The South's role in dairying highlighted

Jim van der Poel
Jim van der Poel
The prominent role the South plays in New Zealand's dairy production was highlighted at DairyNZ's annual meeting in Invercargill last week, when DairyNZ CEO Tim Mackle reminded those attending that 20% of the milk solids produced in New Zealand comes from the Otago/Southland region.

DairyNZ chairman Jim van der Poel told the meeting the farming community was committed to farming within environmental limits while maximising value from pasture-based farming systems.

''This is what continues to be our competitive advantage,'' Mr van der Poel said.

He said that by continuing to improve farming's sustainability, the sector was safeguarding dairying's future.

Mr van der Poel said the Dairy Tomorrow strategy launched in 2017 was now central to the sector's future progress.

The strategy has six commitments which encompass the environment, resilient businesses, producing high-quality nutrition, animal care, great workplaces and growing vibrant communities.

''The strategy's commitments are the basis of DairyNZ's investments,'' Mr van der Poel said.

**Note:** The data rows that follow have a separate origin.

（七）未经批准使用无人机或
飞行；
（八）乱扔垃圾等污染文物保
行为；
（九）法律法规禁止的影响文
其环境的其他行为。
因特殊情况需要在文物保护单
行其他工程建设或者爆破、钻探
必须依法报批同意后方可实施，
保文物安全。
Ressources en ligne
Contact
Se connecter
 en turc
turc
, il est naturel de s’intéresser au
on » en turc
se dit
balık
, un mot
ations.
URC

Next season, among other investments, DairyNZ will put $6.1 million into projects directed at protecting the environment as well as spending $53.7 million for research and projects supporting competitive, sustainable and resilient dairy farm businesses.

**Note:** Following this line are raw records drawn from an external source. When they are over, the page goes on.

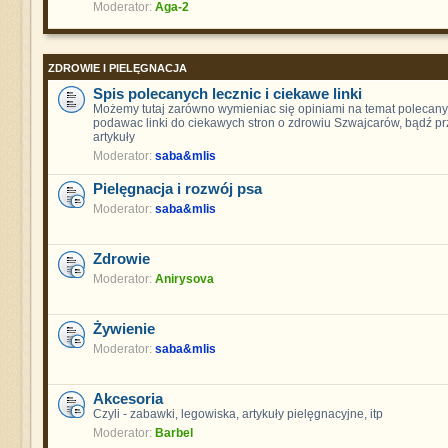
Moderator:
Aga-2
ZDROWIE I PIELĘGNACJA
Spis polecanych lecznic i ciekawe linki
Możemy tutaj zarówno wymieniac się opiniami na temat polecanych
podawac linki do ciekawych stron o zdrowiu Szwajcarów, bądź pr
artykuły
Moderator:
saba&mlis
Pielęgnacja i rozwój psa
Moderator:
saba&mlis
Zdrowie
Moderator:
Anirysova
Żywienie
Moderator:
saba&mlis
Akcesoria
Czyli - zabawki, legowiska, artykuły pielęgnacyjne, itp
Moderator:
Barbel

The impact of Mycoplasma bovis on dairy farmers was also discussed and Mr van der Poel said DairyNZ had been providing support to help farmers manage the situation.

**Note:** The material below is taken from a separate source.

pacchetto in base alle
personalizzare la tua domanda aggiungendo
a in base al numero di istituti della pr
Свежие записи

According to DairyNZ's annual report about 40 staff were involved across the country to assist with the M. bovis response, working alongside MPI and other organisations.

Efforts included assisting at regional headquarters in Invercargill, Ashburton and Hamilton, helping affected farmers with feed budgets, co-ordinating feed and putting systems in place to assist farms under movement restrictions.

Mr van der Poel said DairyNZ was in negotiations with MPI to recover some of the costs providing that support.

Two new directors, Jo Coughlan and Jacqueline Rowarth, were confirmed at the meeting.

Jo Coughlan, who is from a sheep and crop farm in Mid-Canterbury and has experience in senior public relations and communication roles, replaced Barry Harris who stepped down after 11 years.

Jacqueline Rowarth was appointed into the vacant farmer-elected role on the board. She has 35 years' experience as a soil scientist and is also involved with a dairy operation in Tirau.

Canterbury dairy farmer John Gregan was appointed to the directors remuneration committee.